NJ Independent Contractors Take on Bill That Would Decimate Their Businesses
NJ Independent Contractors Take on Bill That Would Decimate Their Businesses
TRENTON (December 2, 2019) — A group of independent contractors will attend the New Jersey Senate Labor Committee meeting in Trenton on Thursday, December 5, at 10 a.m. to voice opposition to two pending pieces of legislation–Senate bill S4204 and Assembly bill A5936–that threaten their ability to continue to work independently. Representatives of Fight for Freelancers, an ad hoc Facebook group of more than 735 independent workers who fear their livelihoods will be destroyed by these bills, will be present and available for interviews.
Supported by labor unions, the legislation was introduced in the NJ Senate on November 7 by sponsor and Senate President Steve Sweeney, and in the NJ Assembly on November 14 by sponsor Assemblyman Joseph Egan, to target employee misclassification in New Jersey. But the language of the bill conflates misclassified workers with successful and lawful independent contractors who wish to continue to be their own bosses.
If signed into law as currently written, companies that hire outside independent contractors would need to prove that the services are “outside the usual course of the hiring entity’s business.” So, for instance, a subcontractor installing kitchen cabinets for a day may be considered an employee, and the subcontractor could be considered an employee of several companies at once. Any independent contractor who visits a client’s offices even for just a few hours would be considered an employee.

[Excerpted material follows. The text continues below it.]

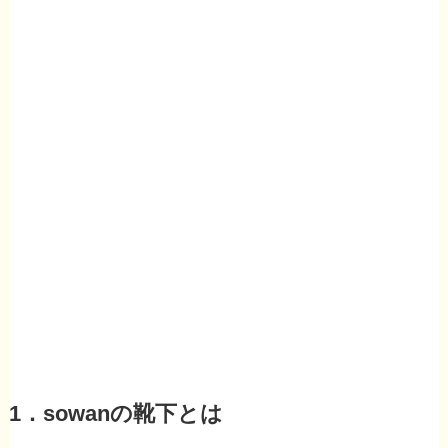
1．sowanの靴下とは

Several industries have received carve-outs from the bill’s effects, including accountants, clergy, multi-level marketers, commission-based travel agents, commission-based insurance salespeople, and Realtors. But many other types of independent contractors have been left out of the backroom deal-making and are now having their careers threatened.
Fight for Freelancers was created two weeks ago by freelance writers and has quickly grown to include a variety of independent workers, including writers, truck drivers, online teachers, yoga instructors, marketers, public-relations professionals, photographers, musicians, data analysts, social media specialists, and more. Nearly 80 percent of the 735-member Facebook group is women.

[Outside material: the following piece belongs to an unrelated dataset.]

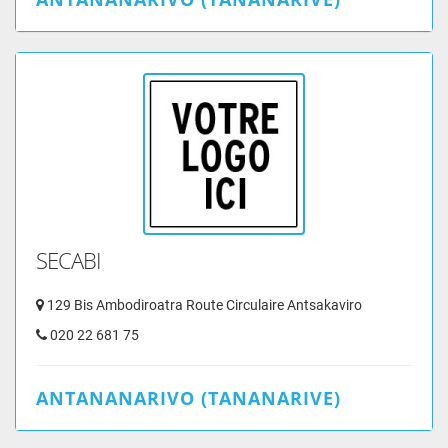
SECABI
129 Bis Ambodiroatra Route Circulaire Antsakaviro
020 22 681 75
ANTANANARIVO (TANANARIVE)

“Though well-meaning, the bill fails to consider that many independent contractors, especially mothers and people with disabilities, chronic illnesses, or caregiver duties, prefer the flexibility rarely afforded while working for someone else,” says group administrator Jen Singer, a freelance writer from Red Bank. “As a single mother, I made more money and had more flexibility to raise my two sons working from home as my own boss than I could have while working for a media company or content development firm, likely commuting to Manhattan.”
Singer joins Debbie Abrams Kaplan of Westfield, Kim Kavin of Washington Township in Morris County, and Gwen Moran of Wall Township as the leaders of the group. They have collected stories of how the bill threatens the livelihoods of a wide range of New Jersey independent contractors and posted some of those stories at FightForFreelancers.com. The group’s members also have published op-eds in the Asbury Park Press, the Philadelphia Inquirer, The Star-Ledger and TAP into Westfield. The four leaders will be in Trenton at 8:30 a.m. December 5, ahead of the Senate Labor Committee hearing, and are all available for interviews.
The leaders have been empowered to speak as members of the American Society of Journalists and Authors, and Kavin can also speak as the NJ legislative liaison for Boating Writers International and the Dog Writers Association of America.